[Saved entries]
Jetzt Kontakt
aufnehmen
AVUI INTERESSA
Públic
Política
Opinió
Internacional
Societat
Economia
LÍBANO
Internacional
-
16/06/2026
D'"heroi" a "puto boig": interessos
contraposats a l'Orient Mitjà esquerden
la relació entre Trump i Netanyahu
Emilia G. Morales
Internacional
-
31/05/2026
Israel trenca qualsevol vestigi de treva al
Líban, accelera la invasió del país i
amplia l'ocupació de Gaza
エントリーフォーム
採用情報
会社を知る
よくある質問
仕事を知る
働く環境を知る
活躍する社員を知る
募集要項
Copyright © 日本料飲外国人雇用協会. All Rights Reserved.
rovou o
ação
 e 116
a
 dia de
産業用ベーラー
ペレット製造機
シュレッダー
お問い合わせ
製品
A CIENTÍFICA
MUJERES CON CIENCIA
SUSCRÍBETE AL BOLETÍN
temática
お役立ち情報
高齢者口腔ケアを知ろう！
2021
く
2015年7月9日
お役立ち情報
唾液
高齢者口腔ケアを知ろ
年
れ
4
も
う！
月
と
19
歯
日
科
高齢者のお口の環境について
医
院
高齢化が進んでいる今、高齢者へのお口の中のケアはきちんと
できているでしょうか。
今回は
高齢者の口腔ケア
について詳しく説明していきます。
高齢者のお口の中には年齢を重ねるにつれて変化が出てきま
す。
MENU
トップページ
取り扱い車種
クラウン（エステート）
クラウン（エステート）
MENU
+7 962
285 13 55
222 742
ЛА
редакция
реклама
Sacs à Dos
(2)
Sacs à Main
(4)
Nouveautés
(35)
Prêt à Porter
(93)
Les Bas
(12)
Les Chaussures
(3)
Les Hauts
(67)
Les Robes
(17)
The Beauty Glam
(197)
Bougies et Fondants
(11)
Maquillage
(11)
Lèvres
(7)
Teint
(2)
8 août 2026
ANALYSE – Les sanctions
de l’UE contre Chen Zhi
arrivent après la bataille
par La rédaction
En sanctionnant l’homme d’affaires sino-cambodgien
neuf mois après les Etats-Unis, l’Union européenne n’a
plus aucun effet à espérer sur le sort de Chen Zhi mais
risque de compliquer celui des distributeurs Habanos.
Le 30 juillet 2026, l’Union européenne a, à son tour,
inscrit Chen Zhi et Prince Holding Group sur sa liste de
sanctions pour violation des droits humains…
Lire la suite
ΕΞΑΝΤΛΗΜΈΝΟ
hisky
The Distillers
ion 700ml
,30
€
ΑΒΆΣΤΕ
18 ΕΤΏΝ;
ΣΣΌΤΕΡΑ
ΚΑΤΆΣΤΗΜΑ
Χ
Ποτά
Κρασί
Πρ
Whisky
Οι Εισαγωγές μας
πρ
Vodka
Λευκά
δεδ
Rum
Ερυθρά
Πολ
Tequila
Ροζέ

» **Task brief**
Restate all of the entries above precisely.

» **Problem solution**
Jetzt Kontakt
aufnehmen
AVUI INTERESSA
Públic
Política
Opinió
Internacional
Societat
Economia
LÍBANO
Internacional
-
16/06/2026
D'"heroi" a "puto boig": interessos
contraposats a l'Orient Mitjà esquerden
la relació entre Trump i Netanyahu
Emilia G. Morales
Internacional
-
31/05/2026
Israel trenca qualsevol vestigi de treva al
Líban, accelera la invasió del país i
amplia l'ocupació de Gaza
エントリーフォーム
採用情報
会社を知る
よくある質問
仕事を知る
働く環境を知る
活躍する社員を知る
募集要項
Copyright © 日本料飲外国人雇用協会. All Rights Reserved.
rovou o
ação
 e 116
a
 dia de
産業用ベーラー
ペレット製造機
シュレッダー
お問い合わせ
製品
A CIENTÍFICA
MUJERES CON CIENCIA
SUSCRÍBETE AL BOLETÍN
temática
お役立ち情報
高齢者口腔ケアを知ろう！
2021
く
2015年7月9日
お役立ち情報
唾液
高齢者口腔ケアを知ろ
年
れ
4
も
う！
月
と
19
歯
日
科
高齢者のお口の環境について
医
院
高齢化が進んでいる今、高齢者へのお口の中のケアはきちんと
できているでしょうか。
今回は
高齢者の口腔ケア
について詳しく説明していきます。
高齢者のお口の中には年齢を重ねるにつれて変化が出てきま
す。
MENU
トップページ
取り扱い車種
クラウン（エステート）
クラウン（エステート）
MENU
+7 962
285 13 55
222 742
ЛА
редакция
реклама
Sacs à Dos
(2)
Sacs à Main
(4)
Nouveautés
(35)
Prêt à Porter
(93)
Les Bas
(12)
Les Chaussures
(3)
Les Hauts
(67)
Les Robes
(17)
The Beauty Glam
(197)
Bougies et Fondants
(11)
Maquillage
(11)
Lèvres
(7)
Teint
(2)
8 août 2026
ANALYSE – Les sanctions
de l’UE contre Chen Zhi
arrivent après la bataille
par La rédaction
En sanctionnant l’homme d’affaires sino-cambodgien
neuf mois après les Etats-Unis, l’Union européenne n’a
plus aucun effet à espérer sur le sort de Chen Zhi mais
risque de compliquer celui des distributeurs Habanos.
Le 30 juillet 2026, l’Union européenne a, à son tour,
inscrit Chen Zhi et Prince Holding Group sur sa liste de
sanctions pour violation des droits humains…
Lire la suite
ΕΞΑΝΤΛΗΜΈΝΟ
hisky
The Distillers
ion 700ml
,30
€
ΑΒΆΣΤΕ
18 ΕΤΏΝ;
ΣΣΌΤΕΡΑ
ΚΑΤΆΣΤΗΜΑ
Χ
Ποτά
Κρασί
Πρ
Whisky
Οι Εισαγωγές μας
πρ
Vodka
Λευκά
δεδ
Rum
Ερυθρά
Πολ
Tequila
Ροζέ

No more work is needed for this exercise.